Search the records below for the word "financial", then return every line where it appears.

── RECORDS SHOWN

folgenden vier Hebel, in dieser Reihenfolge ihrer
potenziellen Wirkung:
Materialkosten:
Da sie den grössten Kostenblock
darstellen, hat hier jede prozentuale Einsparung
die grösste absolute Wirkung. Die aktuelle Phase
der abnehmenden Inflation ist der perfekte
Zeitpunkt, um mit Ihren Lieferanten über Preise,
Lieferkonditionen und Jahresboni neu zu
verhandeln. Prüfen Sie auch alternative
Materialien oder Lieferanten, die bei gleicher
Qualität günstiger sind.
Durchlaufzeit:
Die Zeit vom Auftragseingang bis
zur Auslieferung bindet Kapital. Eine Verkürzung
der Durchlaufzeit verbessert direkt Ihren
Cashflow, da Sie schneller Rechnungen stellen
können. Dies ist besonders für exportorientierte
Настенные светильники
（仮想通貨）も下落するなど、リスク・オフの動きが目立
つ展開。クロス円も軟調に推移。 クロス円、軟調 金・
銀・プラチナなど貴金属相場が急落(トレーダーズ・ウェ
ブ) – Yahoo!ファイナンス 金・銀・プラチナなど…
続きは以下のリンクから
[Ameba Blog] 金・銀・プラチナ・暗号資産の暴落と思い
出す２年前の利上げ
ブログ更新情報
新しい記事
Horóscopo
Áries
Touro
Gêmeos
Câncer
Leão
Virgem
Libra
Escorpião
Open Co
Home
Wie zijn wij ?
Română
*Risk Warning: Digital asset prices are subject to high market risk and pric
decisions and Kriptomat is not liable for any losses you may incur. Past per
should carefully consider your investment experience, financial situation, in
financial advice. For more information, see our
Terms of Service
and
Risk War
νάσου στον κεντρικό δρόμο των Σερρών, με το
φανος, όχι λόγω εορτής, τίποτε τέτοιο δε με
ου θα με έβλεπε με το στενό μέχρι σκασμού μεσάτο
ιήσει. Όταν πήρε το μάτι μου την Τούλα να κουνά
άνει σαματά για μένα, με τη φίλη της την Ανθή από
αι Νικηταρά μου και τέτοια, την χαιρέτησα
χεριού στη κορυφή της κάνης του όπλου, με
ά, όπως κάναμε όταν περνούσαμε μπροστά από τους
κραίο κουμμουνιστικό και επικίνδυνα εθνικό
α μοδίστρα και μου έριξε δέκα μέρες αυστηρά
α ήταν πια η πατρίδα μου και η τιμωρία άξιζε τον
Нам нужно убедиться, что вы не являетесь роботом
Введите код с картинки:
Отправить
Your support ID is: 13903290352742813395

────

# SOLUTION
should carefully consider your investment experience, financial situation, in
financial advice. For more information, see our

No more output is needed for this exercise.